Now back to the formalism; we also want to capture the idea that two functions grow "roughly equally fast". For example, all linear functions of positive growth grow roughly equally fast. For that we want to introduce the scaling factor c: we say f = O(g) if f(n) <= c*g(n). With that scaling, we see immediately that all linear functions grow "roughly equally fast": take f(n) = a*n + b and g(n) = k*n + d, then you can rescale g using the scaling factor a/k and get a/k * g(n) = a*n + d*a/k; so now a/k * g(n) and f(n) grow equally fast and their absolute difference is reduced to a constant value.

For a linear and a quadratic function, we can't do that; no matter how much we rescale the linear function, the quadratic one will always grow faster. You can see that from their derivatives, for example; the derivative of a linear function is a constant, and that of a quadratic function is a linear function, so the growth of the quadratic function always increases while that of the linear function stays the same.

The last part of the big-O definition is the bit about "for all n > n_0 for some n_0"; the reason we do this is because even though if g grows faster than f, initially f may have the higher values. Compare for example g(n) = n^2 and f(n) = n + 2^200. Initially, no matter how much you rescale, f(1) will be bigger than c*g(1). We don't want to bother with stuff like that, so we say "if at some point c*g is above f and stays above it, that's good enough for our purposes". That's where the "(there exists a c such that) there exists an n_0 such that for all n > n_0: f <= c*g" comes in.


Now back to your question: You want to show that there is a c and an n_0 such that for all n > n_0, we have 2n+5 <= c*n^2. Now what you have to make sure here is that c is a NUMBER, not a function, so setting c = 7/n is out of the question. But you can actually pick an arbitrary positive c and see if you can just resolve the inequation; I'll show it for c = 3:

2n+5 <= 3*n^2

0 <= 3*n^2 - 2n - 5

Now the roots of 3*n^2 - 2n - 5 are 10/6 and -1, which means before -1, the inequality holds, between -1 and 10/6 we are below 0, and after 10/6 the inequality holds again.
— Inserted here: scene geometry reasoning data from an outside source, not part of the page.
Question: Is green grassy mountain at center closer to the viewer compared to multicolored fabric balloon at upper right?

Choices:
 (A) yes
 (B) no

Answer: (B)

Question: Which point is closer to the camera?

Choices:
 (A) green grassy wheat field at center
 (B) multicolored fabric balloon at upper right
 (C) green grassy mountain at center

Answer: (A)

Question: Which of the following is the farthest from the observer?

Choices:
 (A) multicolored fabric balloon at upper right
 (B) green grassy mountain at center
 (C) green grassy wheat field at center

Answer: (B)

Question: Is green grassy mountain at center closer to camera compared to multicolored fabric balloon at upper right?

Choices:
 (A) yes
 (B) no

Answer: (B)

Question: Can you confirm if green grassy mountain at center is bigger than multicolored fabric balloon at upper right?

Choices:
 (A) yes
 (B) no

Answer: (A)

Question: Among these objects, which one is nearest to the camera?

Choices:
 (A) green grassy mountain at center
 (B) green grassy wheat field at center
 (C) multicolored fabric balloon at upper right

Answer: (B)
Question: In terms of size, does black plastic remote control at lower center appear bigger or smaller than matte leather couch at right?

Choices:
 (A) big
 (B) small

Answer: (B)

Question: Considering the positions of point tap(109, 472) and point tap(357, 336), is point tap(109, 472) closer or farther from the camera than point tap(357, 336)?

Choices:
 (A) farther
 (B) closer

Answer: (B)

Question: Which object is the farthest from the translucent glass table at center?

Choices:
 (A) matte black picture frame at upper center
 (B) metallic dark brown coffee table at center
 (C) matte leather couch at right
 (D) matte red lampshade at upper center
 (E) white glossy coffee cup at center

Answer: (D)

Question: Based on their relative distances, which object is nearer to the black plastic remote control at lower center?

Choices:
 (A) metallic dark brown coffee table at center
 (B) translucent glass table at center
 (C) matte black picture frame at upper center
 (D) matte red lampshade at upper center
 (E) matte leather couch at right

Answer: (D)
This means we pick the first natural number after 10/6 as our n_0, so we get n_0 = 2.


Regarding x^4.2/(1+x^2), we get 0.5*x^2.2 = x^4.2/(2x^2) < x^4.2/(1+x^2) for x > 1 and x^4.2/(1+x^2) < x^4.2/x^2 = x^2.2 for all positive x.

For x^3 lg x, you're done, there's not really a simpler expression for that. You can of course give upper bounds without using the logarithm, but you don't really have to.

OTHER TIPS

2n+5 is O(n^2)

If you choose k = 1, then you need to find n0 such that, for all n > n0, n^2 > 2n + 5. For example n0 = 4. Another ways is to evaluate lim 2n+5/n^2 when n -> inf. Because lim (n->inf) 2n+5/n^2 = 0, we can say that 2n+5 is o(n^2) (small o) which implies big O notation 2n + 5 is O(n^2).

(x^(4.2))/(1+x^2) it is reasonable to say that it is Theta(x^2.2) because you can find constant k1, k2 such that for all x>x0, k1*x^2.2 <= (x^(4.2))/(1+x^2) <= k2 * x^2.2.

x^3*lg(x)

The most reasonable answer is that x^3*lg(x) is O(x^4), because lg(x) is O(x) and big O notation product property.